Introducing the Blippex Firehose API, a world first!
Last week, when we released the first database dump of Blippex, mgamache on Hackernews said it would be great to have some kind of firehose API like Twitter has—a nearly realtime feed of the URLs indexed by Blippex.
We thought "that's a pretty cool idea!" and now present the Blippex Firehose API!
The Blippex Firehose API is streaming the URL and the title of every page that is getting indexed by Blippex, in near-realtime. We have decided to use SockJS to stream the data because it is the most used websocket library with direct websocket access, working fallbacks if you are, for example, behind a proxy-server and is actively maintained.
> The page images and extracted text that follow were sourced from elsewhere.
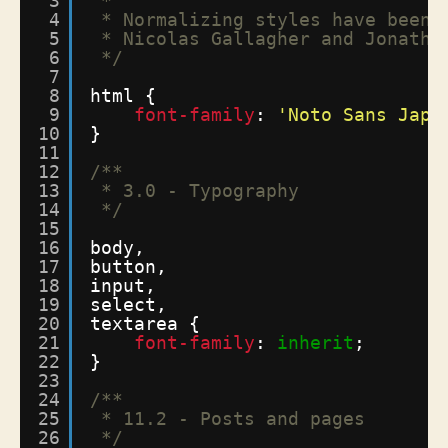
3
*
4
* Normalizing styles have been 
5
* Nicolas Gallagher and Jonatha
6
*/
7
8
html {
9
font-family
: 
'Noto Sans Japa
10
}
11
12
/**
13
* 3.0 - Typography
14
*/
15
16
body,
17
button,
18
input,
19
select,
20
textarea {
21
font-family
: 
inherit
;
22
}
23
24
/**
25
* 11.2 - Posts and pages
26
*/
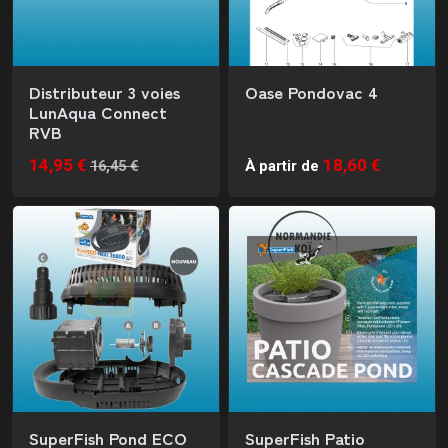
Distributeur 3 voies
Oase Pondovac 4
LunAqua Connect
RVB
14,95 €
18,60 €
16,45 €
À partir de
SuperFish Pond ECO
SuperFish Patio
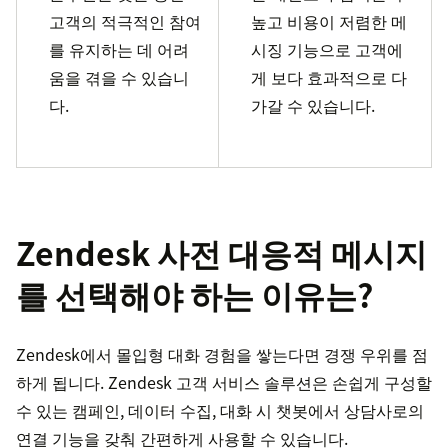
고객의 적극적인 참여
높고 비용이 저렴한 메
를 유지하는 데 어려
시징 기능으로 고객에
움을 겪을 수 있습니
게 보다 효과적으로 다
다.
가갈 수 있습니다.
Zendesk 사전 대응적 메시지
를 선택해야 하는 이유는?
Zendesk에서 몰입형 대화 경험을 쌓는다면 경쟁 우위를 점
하게 됩니다. Zendesk 고객 서비스 솔루션은 손쉽게 구성할
수 있는 캠페인, 데이터 수집, 대화 시 챗봇에서 상담사로의
연결 기능을 갖춰 간편하게 사용할 수 있습니다.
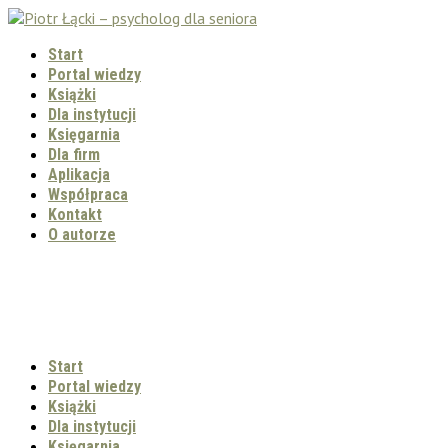
Start
Portal wiedzy
Książki
Dla instytucji
Księgarnia
Dla firm
Aplikacja
Współpraca
Kontakt
O autorze
Start
Portal wiedzy
Książki
Dla instytucji
Księgarnia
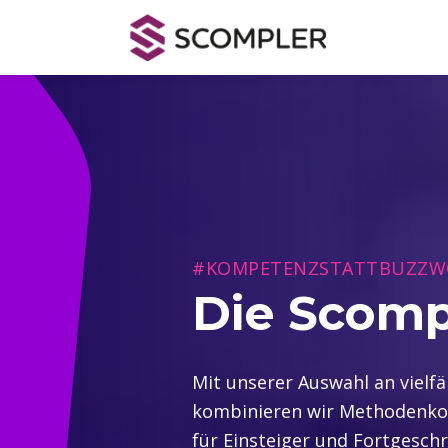
#KOMPETENZSTATTBUZZW
Die Scom
Mit unserer Auswahl an vielf
kombinieren wir Methodenkom
für Einsteiger und Fortgesc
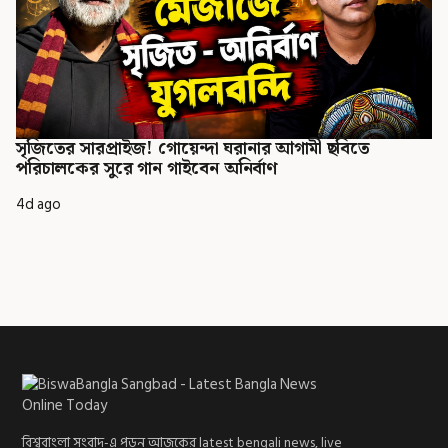
সৃজিতের সারপ্রাইজ! গোয়েন্দা ঘরানার আগামী ছবিতে
পরিচালকের সুরে গান গাইবেন অনির্বাণ
4d ago
বিশ্ববাংলা সংবাদ-এ পড়ুন আজকের latest bengali news, live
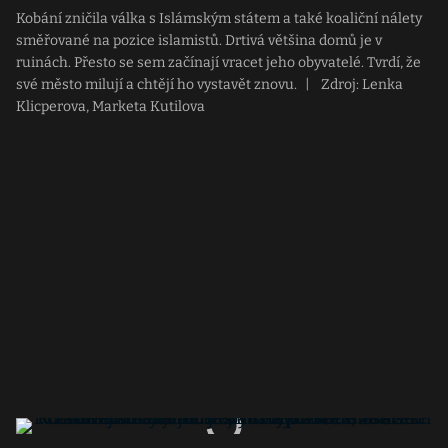
Kobání zničila válka s Islámským státem a také koaliční nálety
směřované na pozice islamistů. Drtivá většina domů je v
ruinách. Přesto se sem začínají vracet jeho obyvatelé. Tvrdí, že
své město milují a chtějí ho vystavět znovu.
|
Zdroj: Lenka
Klicperova, Marketa Kutilova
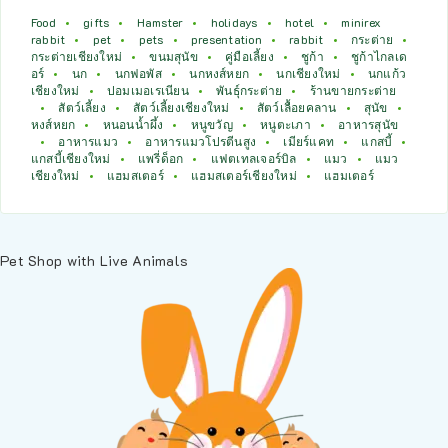
Food
gifts
Hamster
holidays
hotel
minirex
rabbit
pet
pets
presentation
rabbit
กระต่าย
กระต่ายเชียงใหม่
ขนมสุนัข
คู่มือเลี้ยง
ชูก้า
ชูก้าไกลเด
อร์
นก
นกฟอพัส
นกหงส์หยก
นกเชียงใหม่
นกแก้ว
เชียงใหม่
ปอมเมอเรเนียน
พันธุ์กระต่าย
ร้านขายกระต่าย
สัตว์เลี้ยง
สัตว์เลี้ยงเชียงใหม่
สัตว์เลื้อยคลาน
สุนัข
หงส์หยก
หนอนน้ำผึ้ง
หนูขวัญ
หนูตะเภา
อาหารสุนัข
อาหารแมว
อาหารแมวโปรตีนสูง
เมียร์แคท
แกสบี้
แกสบี้เชียงใหม่
แพรี่ด็อก
แฟตเทลเจอร์บิล
แมว
แมว
เชียงใหม่
แฮมสเตอร์
แฮมสเตอร์เชียงใหม่
แฮมเตอร์
Pet Shop with Live Animals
Accessing the Blippex Firehose API
This is the code you need to access the Blippex Firehose API, using Javascript:
<script src="http://cdn.sockjs.org/sockjs-0.3.min.js"></script>
<script>
//Open a SockJS connection to the Blippex firehose
var sock = new SockJS('https://firehose.blippex.org');
//listen to the connection for messages
sock.onmessage = function(e) {
//Data is JSON-object, so parse it
var data=JSON.parse(e.data);
//write to DIV element
document.getElementById('fh').innerHTML=data.title;
document.getElementById("fh").href=data.url;
};
</script>
<a id="fh" href="#" target="_blank">If you don't see links here please update your browser</a>
As you can seem no registration is involved—and again, the Blippex Firehose API does not use any cookies and we don’t store any IP addresses. The result of this script is shown here:
We have a nicer, quite addictive demo accessible here for you! From what we know, no other search engine has a Firehose API like this, so this is a world’s first!
Dataformat
After opening a SockJS connection to https://firehose.blippex.org
the API sends JSON objects like this to the client:
{"url":"http://wbbc.co.uk","title":"BBC - Homepage"}
We can’t wait to see what developers will do with this! If you have any ideas for improvements, please let us know.
Future
This of course is just a start, we want to implement filters so that you can get only the pages that have a specified keyword in it. Think of it like the Twitter firehose API but for web-pages that were seen by real people!
And finally—to help improve Blippex, please tell your friends and help spread the word. The more people get in, the better it will get for everyone.
Thank you & keep on searching & discussing!